History and Background:
Pop-ups, street food and supper clubs are becoming the latest hype in the restaurant and food industry and it’s not slowing down any time soon. The recent string of websites such as Grub Club and more recently the guys from tabl.com who have recently made their mark in London, help promote these innovative dining experiences.
Karen and JP showcase their take on Malaysian cuisine through Mondsey’s Supper Club. Malaysian cuisine tend to be varied and culturally diverse due to the multi-ethnic makeup of its population. The country’s culinary history is shared with Singapore, Indonesia and India, and Mondsey’s supper club focuses on the multi-cultural aspect of this.
NEXT SUPPER CLUB DATES HERE (TICKETS NOW AVAILABLE):
The meal: (4 courses for £ 33.00, any profits go to Alzheimer’s Research Society)
Mondsey Supper Club first started hosting in 2014 and are looking to make these events more frequent for 2016. Upon entry to their lovely home I was met with a welcome cocktail, their signature, Monk’s Ice Tea. With rum and long an, the drink was a refreshing start albeit it on the sweet side. After a round of introductions with 7 other guests, we were invited to sit at their well furnished table elegantly laid out for 8.

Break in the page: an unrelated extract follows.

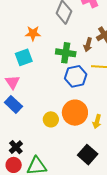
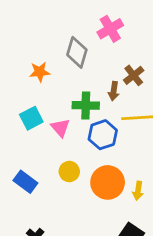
orange star: (33, 33) -> (40, 72), moved
pink triangle: (12, 82) -> (60, 128), moved
yellow circle: (51, 119) -> (69, 172), moved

We hadn’t even started and I was already excited. Friendly guests, friendly hosts and a very warm, homely environment resembled a sophisticated dinner party, my first to date.
Our first impression of this dish was a sharing plate but it turns out it was one each! Rojak is a popular Malaysian salad dish ( 水果囉喏), Karen and JP did their take on this with tamarind sauce with prawn paste sprinkled with toasted ground peanuts. I could make out that apple, cucumber, mango and pomelo were present, with the addition of soft shell crab to give it an interesting twist.
Another traditional Malaysian dish, otak-otak is a dish involving fish pieces wrapped in banana leaves. Aromatic herbs are mixed alongside fish pieces and is slightly spicy to give it that extra kick. To be exact, the otak otak consisted of kaffir lime leaf, lemongrass, galangal, chilli, coconut milk, turmeric and shrimp paste (belacan). The brioche was soft and sweet, and at times, delicate crumbles would escape your mouth as you attempt to devour it all…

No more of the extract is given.